Yolsuzluklar, yanlış politikalar, küresel krizler zaten dış kaynağa muhtaç olan Arjantin’de 2001 yılında derin bir kriz yaşanmasına yol açtı ve bu süreçte halk yoğun bir yoksulluğun içine sürüklendi. Bu dönemde ülke IMF’ye tekrar tekrar borçlandı ve dış borç yükü artmaya devam etti.

2018 yılında ise bir türlü istikrar sağlayamayan Arjantin ekonomisi tekrar bir krize girdi ve bugüne kadar toparlanamadı.

Arjantin’in 2018 yılında yaşadığı parasal kriz, pesonun dolar karşısında önemli değer kaybetmesine neden oldu.

IMF, dönemin Devlet Başkanı Mauricio Macri ile görüşmeleri sonrasında 57 milyar dolarlık rekor yeni borç sağladı ancak anlaşma ekonomiyi istikrara kavuşturamadı.

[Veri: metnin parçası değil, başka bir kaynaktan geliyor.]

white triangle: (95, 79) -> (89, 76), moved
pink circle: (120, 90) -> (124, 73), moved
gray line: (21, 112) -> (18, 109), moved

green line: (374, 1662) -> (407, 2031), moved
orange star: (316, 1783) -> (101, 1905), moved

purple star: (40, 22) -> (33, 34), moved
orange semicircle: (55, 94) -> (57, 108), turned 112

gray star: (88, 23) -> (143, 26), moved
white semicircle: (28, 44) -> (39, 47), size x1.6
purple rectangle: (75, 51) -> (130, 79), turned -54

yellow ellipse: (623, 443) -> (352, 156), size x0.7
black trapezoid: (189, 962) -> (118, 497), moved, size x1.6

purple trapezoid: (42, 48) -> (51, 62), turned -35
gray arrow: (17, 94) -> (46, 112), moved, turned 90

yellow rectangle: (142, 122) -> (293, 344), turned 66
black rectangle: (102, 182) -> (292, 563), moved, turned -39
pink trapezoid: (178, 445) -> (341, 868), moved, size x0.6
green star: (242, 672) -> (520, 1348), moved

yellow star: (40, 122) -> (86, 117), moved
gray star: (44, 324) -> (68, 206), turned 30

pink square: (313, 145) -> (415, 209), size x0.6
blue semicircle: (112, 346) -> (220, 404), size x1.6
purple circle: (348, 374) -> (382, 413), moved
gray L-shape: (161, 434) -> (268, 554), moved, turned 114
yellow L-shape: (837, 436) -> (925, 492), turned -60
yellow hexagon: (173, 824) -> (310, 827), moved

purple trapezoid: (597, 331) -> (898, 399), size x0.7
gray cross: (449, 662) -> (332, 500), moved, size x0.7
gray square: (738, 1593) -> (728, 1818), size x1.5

Alberto Angel Fernandez’in 2019’da başkan seçilmesi de krize çözüm olmadı. Dış kaynak bulamayan Fernandez yönetiminin aldığı tedbirler, enflasyonu ve pesonun değer kayıplarını önleyemedi. Ülke ekonomik olarak daha da karmaşa içine girdi.

Arjantin’de 3 haneli enflasyon, siyasi çalkantılar ve kuraklık nedeniyle yaşanan resesyon ile döviz kıtlığı, ekonomiyi çökme noktasına getirdi. Bunun yanında karaborsadaki paralel döviz kuru ile resmi döviz kuru arasındaki makas da iyice açılmaya başladı.

Arjantinlilerin yaklaşık yüzde 40'ı bugün yoksulluk sınırının altında yaşıyor. Merkez bankası ise Rusya-Ukrayna savaşının da şiddetlendirdiği kriz karşısında çareyi daha fazla para basmakta buluyor.

Halk ise ne Peronist Başkan Alberto Angela Fernandez'in hükümetinden ne de Parlamentodan memnun.

Independent’in aktardığına göre; Arjantinliler ülkenin sağ-sol veya peronist önde gelen tüm partilerini, IMF ve Batılı finansal akbabalarla/tefecilerle anlaşmalar yaptığı için yıllardır ülkenin kanını kurutan, yaygın yoksulluk ve açlığa, ekonomik resesyona, üç haneli enflasyona, döviz rezervlerinin tükenmesine yol açmaktan sorumlu tutuyor.

Arjantin toplumu solcu Alberto Fermandez yönetimine karşı büyük bir öfke duyuyor. Oysa halk 2019’da Fermandez’i yüzde 55 civarı bir oyla seçmişti.

Arjantin’de siyaset sağa ve otoriter sağa doğru kayıyor. Aşırı sağcı Javier Milei’nin ön seçimleri kazanması da bunun bir göstergesi. İlerleyen günlerde de halkın ekonomik krizin faturasını aşırı sağı iktidara taşıyarak sola karşı keseceği düşünülüyor.